Le imprese lamentano un sostegno molto scarso alle loro esigenze di crescita, ritenendo che finora le risorse spese giustamente dal governo per l'emergenza occupazionale non garantiranno la spinta alla ripresa. È una rimostranza giusta secondo lei?
«Imprese e occupazione vanno di pari passo. Non è un mistero che avrei investito maggiori risorse per produrre in sicurezza tenendo le aziende aperte. Che ho suggerito di legare alla formazione quelle destinate agli ammortizzatori sociali, per evitare il rischio di una crescita del lavoro nero e garantire alle persone un'occasione di ricollocazione in più. E non è un mistero che ritengo urgente investire molto di più, e bene, sulle politiche attive per il lavoro. Quelle passive vanno bene per periodi definiti, non se innescano dinamiche senza ritorno, tenendo le persone parcheggiate a vita, bruciando saperi e competenze. Dobbiamo cioè tornare a parlare di politiche industriali e di politiche per la crescita».

Allora il Recovery Fund dev'essere destinato soprattutto nel Mezzogiorno? O c'è il rischio che alla fine prevalgano altri interessi?

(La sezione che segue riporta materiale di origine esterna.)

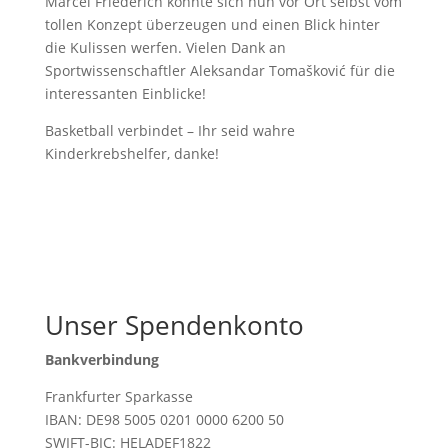
Marcel Friederich konnte sich nun vor Ort selbst vom
tollen Konzept überzeugen und einen Blick hinter
die Kulissen werfen. Vielen Dank an
Sportwissenschaftler Aleksandar Tomašković für die
interessanten Einblicke!
Basketball verbindet – Ihr seid wahre
Kinderkrebshelfer, danke!
Unser Spendenkonto
Bankverbindung
Frankfurter Sparkasse
IBAN: DE98 5005 0201 0000 6200 50
SWIFT-BIC: HELADEF1822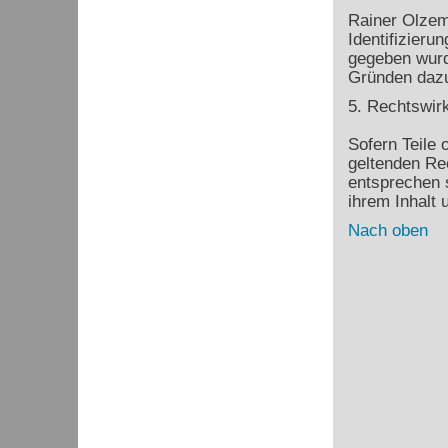
Rainer Olzem 
Identifizier
gegeben wurd
Gründen dazu 
5. Rechtswir
Sofern Teile 
geltenden Rec
entsprechen s
ihrem Inhalt 
Nach oben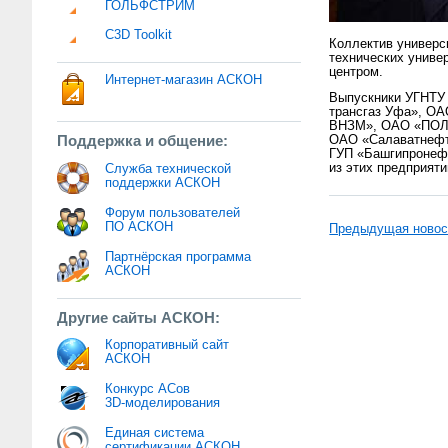
ГОЛЬФСТРИМ
C3D Toolkit
Коллектив универси
технических униве
центром.
Интернет-магазин АСКОН
Выпускники УГНТУ
трансгаз Уфа», О
ВНЗМ», ОАО «ПОЛИ
Поддержка и общение:
ОАО «Салаватнефт
ГУП «Башгипронеф
из этих предприят
Служба технической
поддержки АСКОН
Форум пользователей
ПО АСКОН
Предыдущая новос
Партнёрская программа
АСКОН
Другие сайты АСКОН:
Корпоративный сайт
АСКОН
Конкурс АСов
3D-моделирования
Единая система
сертификации АСКОН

«Il Recovery dev'essere considerato un mezzo, non un fine. L'obiettivo è mettere in sicurezza il Paese e garantire il rilancio, con grande attenzione a tutti i segmenti di fragilità. Solo così è un'occasione straordinaria che non possiamo sprecare. Il Mezzogiorno è strategico: lo abbiamo detto quando abbiamo parlato di sviluppo a trazione meridionale, lo ripetiamo adesso. Ma le aree depresse non sono solo a Sud, e l'Italia deve ripartire con pari opportunità per tutti i territori e tutte le comunità. Per questo bisogna conoscere bene il Paese per agire chirurgicamente su tutte le criticità e potenziare tutti i punti di forza».

Italia Viva si sente ancora a pieno titolo nel governo?
«Italia Viva è il riformismo che manca al Paese e di cui c'è bisogno. Non ci sono forze di serie A o B. Siamo a pieno titolo nel governo e ci resteremo finché avrà senso per la qualità delle politiche che vengono messe in campo. Non ci interessano né rendite di posizione né posti di governo a prescindere. Se c'è una cosa di cui nessuno può dubitare è questa. Se fossimo ascoltati di più, senza dover avere puntualmente ragione nei fatti il giorno dopo, oggi molte cose sarebbero diverse».